People and organisations
- Head of state: Tarja Halonen
- Head of government: Matti Vanhanen
- Member parties: Centre Party National Coalition Party Green League Swedish People's Party
- Status in legislature: Majority (coalition)

History
- Election: 2007 Finnish parliamentary election
- Predecessor: Vanhanen I Cabinet
- Successor: Kiviniemi Cabinet

= Vanhanen II cabinet =

70th cabinet of Finland

The second cabinet of Matti Vanhanen was the 70th cabinet and Government of Finland.
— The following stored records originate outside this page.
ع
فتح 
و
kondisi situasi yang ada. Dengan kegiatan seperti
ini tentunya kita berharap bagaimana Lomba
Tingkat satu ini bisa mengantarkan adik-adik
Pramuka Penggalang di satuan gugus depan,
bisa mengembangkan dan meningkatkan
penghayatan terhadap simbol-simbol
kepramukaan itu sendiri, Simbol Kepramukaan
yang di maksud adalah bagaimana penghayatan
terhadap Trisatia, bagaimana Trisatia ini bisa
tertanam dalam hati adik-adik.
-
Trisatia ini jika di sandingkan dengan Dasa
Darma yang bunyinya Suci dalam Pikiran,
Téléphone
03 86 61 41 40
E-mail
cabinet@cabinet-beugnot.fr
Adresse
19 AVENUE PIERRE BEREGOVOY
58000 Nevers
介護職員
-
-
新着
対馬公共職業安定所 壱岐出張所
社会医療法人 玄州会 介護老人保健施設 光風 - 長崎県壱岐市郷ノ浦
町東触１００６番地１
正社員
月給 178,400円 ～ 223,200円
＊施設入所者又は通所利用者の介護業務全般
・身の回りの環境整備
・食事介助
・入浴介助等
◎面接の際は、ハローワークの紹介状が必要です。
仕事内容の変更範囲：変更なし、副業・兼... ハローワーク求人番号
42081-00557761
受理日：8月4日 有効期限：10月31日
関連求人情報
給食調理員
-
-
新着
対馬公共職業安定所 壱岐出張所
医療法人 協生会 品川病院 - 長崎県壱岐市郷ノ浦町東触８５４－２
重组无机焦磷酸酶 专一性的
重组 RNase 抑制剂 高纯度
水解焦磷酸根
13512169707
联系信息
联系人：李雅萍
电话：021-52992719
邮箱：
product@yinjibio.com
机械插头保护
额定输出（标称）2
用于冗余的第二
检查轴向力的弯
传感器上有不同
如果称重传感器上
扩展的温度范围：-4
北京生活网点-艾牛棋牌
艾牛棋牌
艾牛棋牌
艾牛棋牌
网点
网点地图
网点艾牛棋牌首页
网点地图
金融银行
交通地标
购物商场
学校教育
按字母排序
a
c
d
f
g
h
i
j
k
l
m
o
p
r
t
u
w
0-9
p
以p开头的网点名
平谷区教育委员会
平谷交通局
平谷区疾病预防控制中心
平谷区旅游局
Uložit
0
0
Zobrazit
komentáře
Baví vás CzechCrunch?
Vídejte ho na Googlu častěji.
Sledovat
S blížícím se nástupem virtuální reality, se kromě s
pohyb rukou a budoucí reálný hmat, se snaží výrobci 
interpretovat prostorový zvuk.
The cabinet held office from 19 April 2007 to 20 June 2010. The cabinet was a centrist coalition, consisting of four parties: the Centre Party, the National Coalition Party, the Green League and the Swedish People's Party.

During Vanhanen's second cabinet, for the first time in history, there were more women (12) than men (8) in a Finnish government.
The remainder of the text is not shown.